Roman goddess of salt water

In ancient Roman mythology, Salacia (/səˈleɪʃə/ sə-LAY-shə, /la/) was the goddess of saltwater and the consort of the Roman ocean god Neptune. She was identified with the Greek goddesses Amphitrite, consort of Poseidon, and Tethys, consort of Oceanus.

The trans-Neptunian object 120347 Salacia is named after the goddess.

== Etymology ==
Salacia was the personification of the calm and sunlit aspect of the sea.
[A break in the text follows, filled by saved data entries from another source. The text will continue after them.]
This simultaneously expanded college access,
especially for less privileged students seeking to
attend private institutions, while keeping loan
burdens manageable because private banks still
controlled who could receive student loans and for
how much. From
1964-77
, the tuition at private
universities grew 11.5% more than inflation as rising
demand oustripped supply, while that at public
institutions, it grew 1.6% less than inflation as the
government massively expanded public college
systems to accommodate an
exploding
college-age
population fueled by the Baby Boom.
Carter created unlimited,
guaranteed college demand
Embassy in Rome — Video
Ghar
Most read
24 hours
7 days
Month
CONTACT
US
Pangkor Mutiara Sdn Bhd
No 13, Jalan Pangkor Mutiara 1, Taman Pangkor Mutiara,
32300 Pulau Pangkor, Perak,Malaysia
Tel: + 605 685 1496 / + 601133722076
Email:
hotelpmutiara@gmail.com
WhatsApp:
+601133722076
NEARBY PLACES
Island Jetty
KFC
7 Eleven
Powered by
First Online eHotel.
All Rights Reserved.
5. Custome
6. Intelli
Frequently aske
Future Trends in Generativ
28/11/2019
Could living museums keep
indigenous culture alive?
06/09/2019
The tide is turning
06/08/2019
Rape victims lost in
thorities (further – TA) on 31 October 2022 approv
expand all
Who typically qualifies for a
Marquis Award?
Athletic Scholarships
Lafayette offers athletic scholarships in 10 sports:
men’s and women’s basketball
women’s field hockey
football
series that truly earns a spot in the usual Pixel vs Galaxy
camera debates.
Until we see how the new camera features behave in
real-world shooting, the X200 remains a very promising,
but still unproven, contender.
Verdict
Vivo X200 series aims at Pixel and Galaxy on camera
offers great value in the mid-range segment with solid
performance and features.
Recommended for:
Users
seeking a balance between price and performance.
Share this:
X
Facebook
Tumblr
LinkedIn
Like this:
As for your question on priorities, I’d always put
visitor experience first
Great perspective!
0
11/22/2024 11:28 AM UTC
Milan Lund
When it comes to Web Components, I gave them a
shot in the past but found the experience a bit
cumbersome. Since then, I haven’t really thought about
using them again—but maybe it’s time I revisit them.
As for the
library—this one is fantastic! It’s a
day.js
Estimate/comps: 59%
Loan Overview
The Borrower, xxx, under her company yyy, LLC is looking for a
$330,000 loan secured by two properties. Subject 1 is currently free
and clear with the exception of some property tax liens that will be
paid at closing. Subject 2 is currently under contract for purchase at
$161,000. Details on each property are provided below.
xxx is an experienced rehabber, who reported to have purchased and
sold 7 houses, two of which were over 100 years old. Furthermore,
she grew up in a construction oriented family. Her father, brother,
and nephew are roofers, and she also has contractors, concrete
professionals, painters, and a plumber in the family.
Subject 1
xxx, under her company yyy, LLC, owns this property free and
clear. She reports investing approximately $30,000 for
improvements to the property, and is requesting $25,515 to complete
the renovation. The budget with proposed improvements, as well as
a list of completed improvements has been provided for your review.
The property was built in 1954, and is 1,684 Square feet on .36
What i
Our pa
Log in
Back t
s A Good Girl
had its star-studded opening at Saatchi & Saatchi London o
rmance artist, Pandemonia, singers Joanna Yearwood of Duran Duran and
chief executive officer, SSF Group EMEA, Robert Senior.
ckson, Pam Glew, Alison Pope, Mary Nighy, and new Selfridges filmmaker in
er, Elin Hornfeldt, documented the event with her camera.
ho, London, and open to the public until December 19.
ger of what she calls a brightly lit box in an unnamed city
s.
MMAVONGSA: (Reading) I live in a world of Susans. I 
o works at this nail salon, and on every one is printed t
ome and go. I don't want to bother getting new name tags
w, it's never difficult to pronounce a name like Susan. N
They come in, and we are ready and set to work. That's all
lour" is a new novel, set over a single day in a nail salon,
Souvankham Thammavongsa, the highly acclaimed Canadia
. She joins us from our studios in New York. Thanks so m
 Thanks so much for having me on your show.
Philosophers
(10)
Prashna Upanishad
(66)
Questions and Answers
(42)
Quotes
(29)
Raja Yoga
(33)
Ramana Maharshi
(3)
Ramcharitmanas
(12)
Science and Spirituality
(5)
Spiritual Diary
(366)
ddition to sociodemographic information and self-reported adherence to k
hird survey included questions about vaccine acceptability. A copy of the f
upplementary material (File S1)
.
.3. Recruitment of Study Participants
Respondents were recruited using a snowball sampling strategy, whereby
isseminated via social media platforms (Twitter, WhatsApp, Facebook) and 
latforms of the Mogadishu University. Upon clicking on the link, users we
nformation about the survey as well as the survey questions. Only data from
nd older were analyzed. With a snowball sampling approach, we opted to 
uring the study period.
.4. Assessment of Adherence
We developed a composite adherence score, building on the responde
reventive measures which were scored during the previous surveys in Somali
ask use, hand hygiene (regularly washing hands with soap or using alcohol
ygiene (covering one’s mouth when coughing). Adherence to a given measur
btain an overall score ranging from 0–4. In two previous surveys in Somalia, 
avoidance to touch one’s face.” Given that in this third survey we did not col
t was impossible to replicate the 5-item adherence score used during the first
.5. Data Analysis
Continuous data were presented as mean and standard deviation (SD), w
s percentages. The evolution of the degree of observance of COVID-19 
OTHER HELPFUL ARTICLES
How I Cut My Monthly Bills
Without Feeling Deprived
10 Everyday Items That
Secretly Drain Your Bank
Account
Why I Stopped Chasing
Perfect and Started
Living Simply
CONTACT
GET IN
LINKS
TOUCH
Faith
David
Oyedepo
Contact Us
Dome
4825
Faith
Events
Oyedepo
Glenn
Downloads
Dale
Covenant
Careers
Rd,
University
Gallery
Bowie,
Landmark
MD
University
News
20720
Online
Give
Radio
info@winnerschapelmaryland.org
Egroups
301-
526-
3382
Derived from Latin sāl, meaning "salt", the name Salācia denotes the wide, open sea, and is sometimes literally translated as "the salty one".

== Mythology ==
That Salacia was the consort of Neptune is implied by Varro, and is positively affirmed by Seneca, Augustine and Servius.

The god Neptune wanted to marry Salacia, but she was in great awe of her distinguished suitor, and to preserve her virginity, with grace and celerity she managed to glide out of his sight, and hid from him in the Atlantic Ocean. The grieving Neptune sent a dolphin to look for her and persuade the fair nymph to return and share his throne. Salacia agreed to marry Neptune and the King of the Deep was so overjoyed at these good tidings that the dolphin was awarded a place in the heavens, where he now forms a well known constellation Delphinus.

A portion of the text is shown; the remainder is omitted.